Fayetteville Former Firehouses
 

Chartered by the Legislature in 1791, the Fayetteville Fire Department is one of the oldest fire protection organizations in the state. Citizen fire companies first battled blazes with leather buckets. After a disastrous fire in 1831 destroyed 600 stores and homes, a hand engine from Boston was acquired. Named the Yankee, it was delivered by boat in 1832. Following the Civil War, two hand engine companies protected the town along with a hook and ladder company and bucket brigade. In 1884, Chief of the Department Captain James D. McNeill reorganized the fire department and a Silsby steam engine was placed in service. McNeill was also a  founder of the state fireman's association which was organized a few years later.

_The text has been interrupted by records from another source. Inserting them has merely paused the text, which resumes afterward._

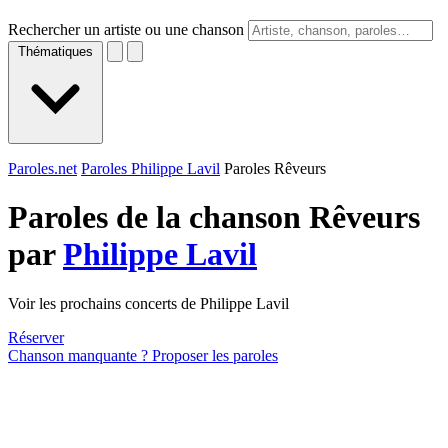
Rechercher un artiste ou une chanson
Thématiques
Paroles.net
Paroles Philippe Lavil
Paroles Rêveurs
Paroles de la chanson Rêveurs
par
Philippe Lavil
Voir les prochains concerts de Philippe Lavil
Réserver
Chanson manquante ? Proposer les paroles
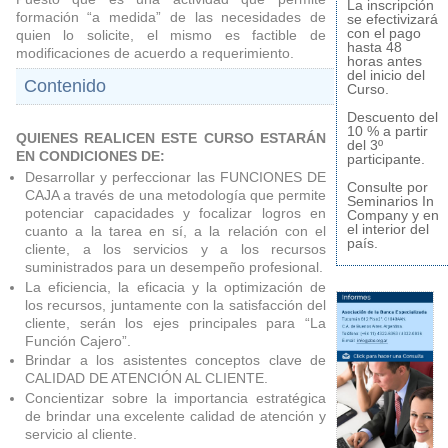
La inscripción
formación “a medida” de las necesidades de
se efectivizará
con el pago
quien lo solicite, el mismo es factible de
hasta 48
modificaciones de acuerdo a requerimiento.
horas antes
del inicio del
Contenido
Curso.
Descuento del
10 % a partir
QUIENES REALICEN ESTE CURSO ESTARÁN
del 3º
EN CONDICIONES DE:
participante.
Desarrollar y perfeccionar las FUNCIONES DE
Consulte por
CAJA a través de una metodología que permite
Seminarios In
potenciar capacidades y focalizar logros en
Company y en
el interior del
cuanto a la tarea en sí, a la relación con el
país.
cliente, a los servicios y a los recursos
suministrados para un desempeño profesional.
La eficiencia, la eficacia y la optimización de
los recursos, juntamente con la satisfacción del
cliente, serán los ejes principales para “La
Función Cajero”.
Brindar a los asistentes conceptos clave de
CALIDAD DE ATENCIÓN AL CLIENTE.
Concientizar sobre la importancia estratégica
de brindar una excelente calidad de atención y
servicio al cliente.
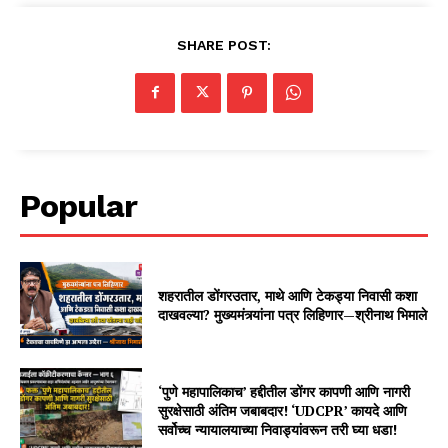
SHARE POST:
Popular
शहरातील डोंगरउतार, माथे आणि टेकड्या निवासी कशा
दाखवल्या? मुख्यमंत्र्यांना पत्र लिहिणार—श्रीनाथ भिमाले
‘पुणे महापालिकाच’ हद्दीतील डोंगर कापणी आणि नागरी
सुरक्षेसाठी अंतिम जबाबदार! ‘UDCPR’ कायदे आणि
सर्वोच्च न्यायालयाच्या निवाड्यांवरून तरी घ्या धडा!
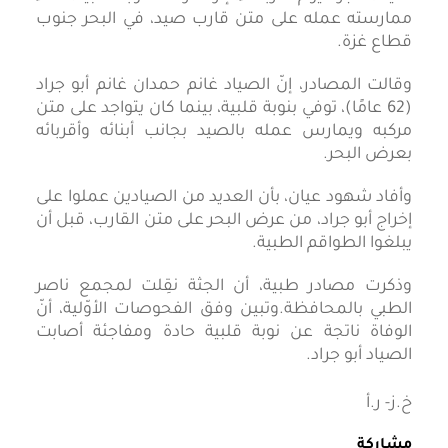
ممارسته عمله على متن قارب صيد، في البحر جنوب
قطاع غزة.
وقالت المصادر، إنّ الصياد غانم حمدان غانم أبو جراد
(62 عامًا)، توفي بنوبة قلبية، بينما كان يتواجد على متن
مركبه ويمارس عمله بالصيد بجانب أبنائه وأقربائه
بعرض البحر.
وأفاد شهود عيان، بأن العديد من الصيادين عملوا على
إخراج أبو جراد، من عرض البحر على متن القارب، قبل أن
يبلغوا الطواقم الطبية.
وذكرت مصادر طبية، أن الجثة نقِلت لمجمع ناصر
الطبي بالمحافظة.وتبين وفق الفحوصات الأوّلية، أنّ
الوفاة ناتجة عن نوبة قلبية حادة ومفاجئة أصابت
الصياد أبو جراد.
خ.ز- ر.أ
مشاركة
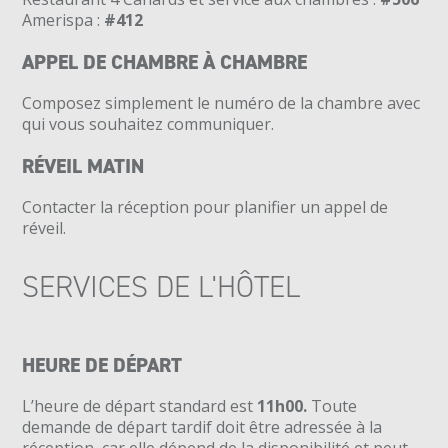
Amerispa :
#412
APPEL DE CHAMBRE À CHAMBRE
Composez simplement le numéro de la chambre avec
qui vous souhaitez communiquer.
RÉVEIL MATIN
Contacter la réception pour planifier un appel de
réveil.
SERVICES DE L'HÔTEL
HEURE DE DÉPART
L’heure de départ standard est
11h00.
Toute
demande de départ tardif doit être adressée à la
réception, car elle dépend de la disponibilité et peut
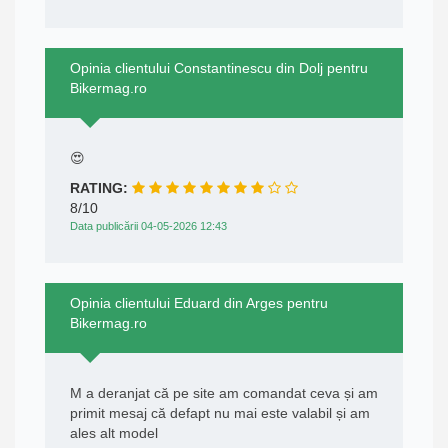
Opinia clientului Constantinescu din Dolj pentru
Bikermag.ro
😍
RATING:
8/10
Data publicării 04-05-2026 12:43
Opinia clientului Eduard din Arges pentru
Bikermag.ro
M a deranjat că pe site am comandat ceva și am
primit mesaj că defapt nu mai este valabil și am
ales alt model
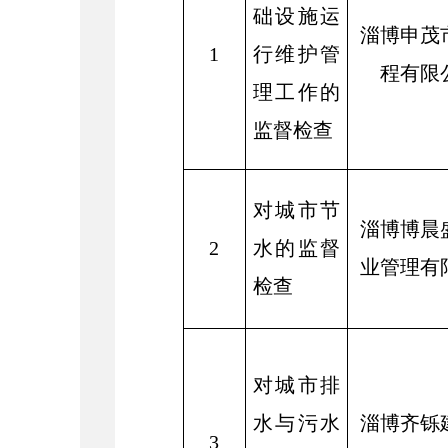
础设施运
淄博申茂
1
行维护管
程有限
理工作的
监督检查
对城市节
淄博博晨
2
水的监督
业管理有
检查
对城市排
水与污水
淄博齐铄
3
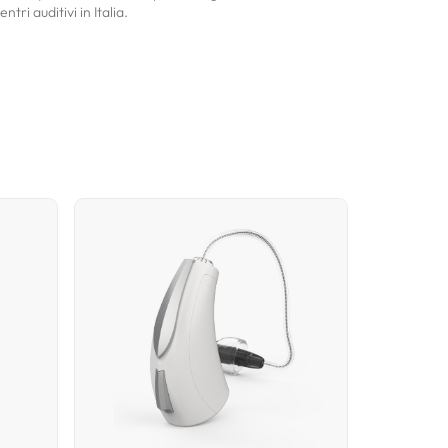
ntri auditivi in Italia.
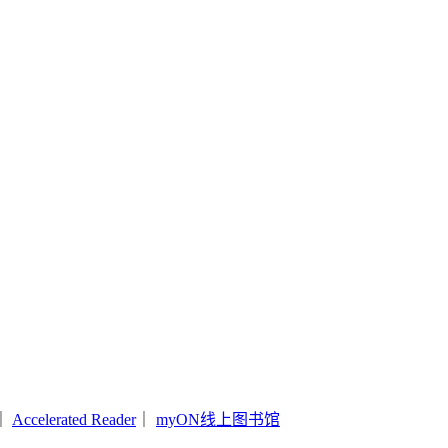
｜
Accelerated Reader
｜
myON线上图书馆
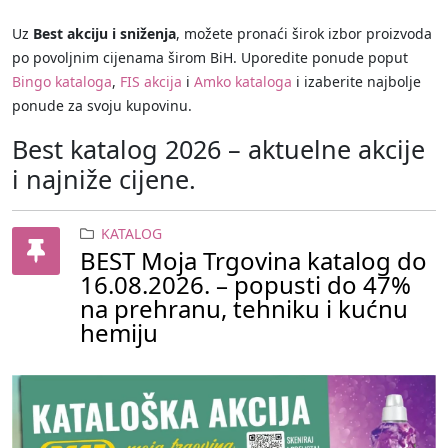
Uz
Best akciju i sniženja
, možete pronaći širok izbor proizvoda
po povoljnim cijenama širom BiH. Uporedite ponude poput
Bingo kataloga
,
FIS akcija
i
Amko kataloga
i izaberite najbolje
ponude za svoju kupovinu.
Best katalog 2026 – aktuelne akcije
i najniže cijene.
KATALOG
BEST Moja Trgovina katalog do
16.08.2026. – popusti do 47%
na prehranu, tehniku i kućnu
hemiju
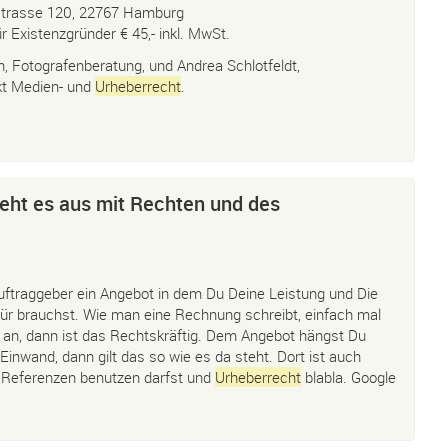
fstrasse 120, 22767 Hamburg
ür Existenzgründer € 45,- inkl. MwSt.
n, Fotografenberatung, und Andrea Schlotfeldt,
kt Medien- und
Urheberrecht
.
ieht es aus mit Rechten und des
ftraggeber ein Angebot in dem Du Deine Leistung und Die
für brauchst. Wie man eine Rechnung schreibt, einfach mal
an, dann ist das Rechtskräftig. Dem Angebot hängst Du
nwand, dann gilt das so wie es da steht. Dort ist auch
s Referenzen benutzen darfst und
Urheberrecht
blabla. Google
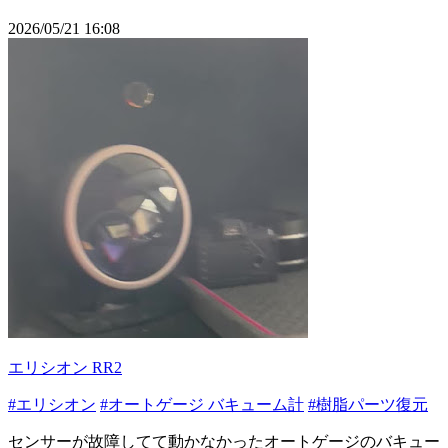
2026/05/21 16:08
エリシオン RR2
#エリシオン
#オートゲージ バキューム計
#樹脂パーツ復元
センサーが故障してて動かなかったオートゲージのバキュー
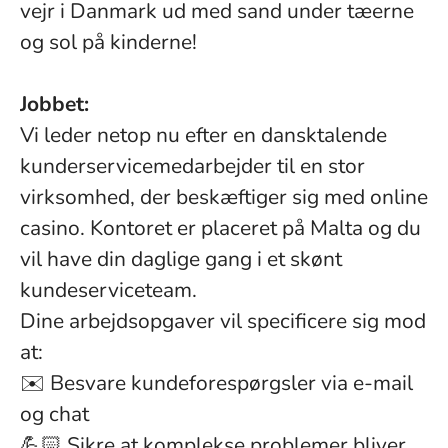
vejr i Danmark ud med sand under tæerne
og sol på kinderne!
Jobbet:
Vi leder netop nu efter en dansktalende
kunderservicemedarbejder til en stor
virksomhed, der beskæftiger sig med online
casino. Kontoret er placeret på Malta og du
vil have din daglige gang i et skønt
kundeserviceteam.
Dine arbejdsopgaver vil specificere sig mod
at:
✉️ Besvare kundeforespørgsler via e-mail
og chat
💪🏻 Sikre at komplekse problemer bliver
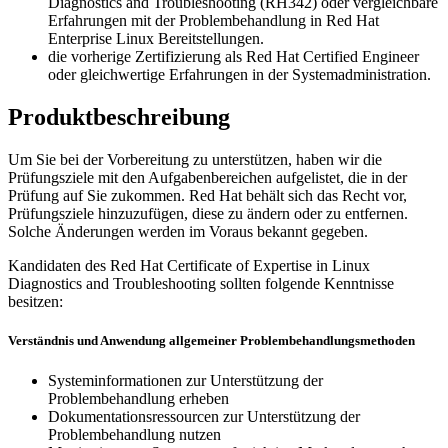
Diagnostics and Troubleshooting (RH342) oder vergleichbare
Erfahrungen mit der Problembehandlung in Red Hat
Enterprise Linux Bereitstellungen.
die vorherige Zertifizierung als Red Hat Certified Engineer
oder gleichwertige Erfahrungen in der Systemadministration.
Produktbeschreibung
Um Sie bei der Vorbereitung zu unterstützen, haben wir die
Prüfungsziele mit den Aufgabenbereichen aufgelistet, die in der
Prüfung auf Sie zukommen. Red Hat behält sich das Recht vor,
Prüfungsziele hinzuzufügen, diese zu ändern oder zu entfernen.
Solche Änderungen werden im Voraus bekannt gegeben.
Kandidaten des Red Hat Certificate of Expertise in Linux
Diagnostics and Troubleshooting sollten folgende Kenntnisse
besitzen:
Verständnis und Anwendung allgemeiner Problembehandlungsmethoden
Systeminformationen zur Unterstützung der
Problembehandlung erheben
Dokumentationsressourcen zur Unterstützung der
Problembehandlung nutzen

In 1893, a new water system was installed with hydrants capable of supplying hose streams. Two hose wagon companies were placed in service. By 1901, the fire department consisted of 30 volunteers including the Chief, one fifth-class Silsby steamer, and three hand hose reels. Members were paid one dollar for each alarm answered. Fayetteville's first motor apparatus was delivered by 1914, and the fleet was fully motorized within a decade. Seagrave and American LaFrance supplied apparatus during those years. In 1947, the transition to a fully-paid fire department was started.

Old Station 3



Located north of the city center at 1314 Hillsboro Street, the original Station 3 opened in 1948 with an engine company operating a 1923 American LaFrance pumper. During the 1970s, it also housed a medical unit. In 1975, the facility was relocated to 3225 Rosehill Road. The 2,483 square-foot structure presently serves as a storage facility for the Parks and Recreation department

Fire Station 5


Photo courtesy Dan Mafia, CFP-704

Fayetteville's first Fire Station 5 opened at 3296 Village Drive. Built in 1962, the one-story structure was relocated one block south to 3040 Boone Trail Extension in early 2004. A commercial developer provided both the land and the $1 million building in exchange for the station lot. Upon completion of the new facility, the engine house was demolished and a drug store constructed on the site.

Central Fire Stations


Photos courtesy Fayetteville Fire Department

The first Central Fire Station (left) was located at 121 Gillespie Street and almost on the same site as an earlier engine house. Built in 1908, the two-story brick building housed both the fire and police departments. Apparatus at the time included two single-horse hose wagons and a fifth-size Silsby steam engine. By 1914, the building also housed City Hall. The police department and other city offices relocated to the corner of Bow and Green Streets in 1942. Central Station was relocated to Bow Street in 1949 and the Gillespie Street building was purchased by Stephen G. Worth. He subsequently renovated the structure, which served as Worth Business College. It was later razed for the Franklin Street Extension when the new county courthouse was built.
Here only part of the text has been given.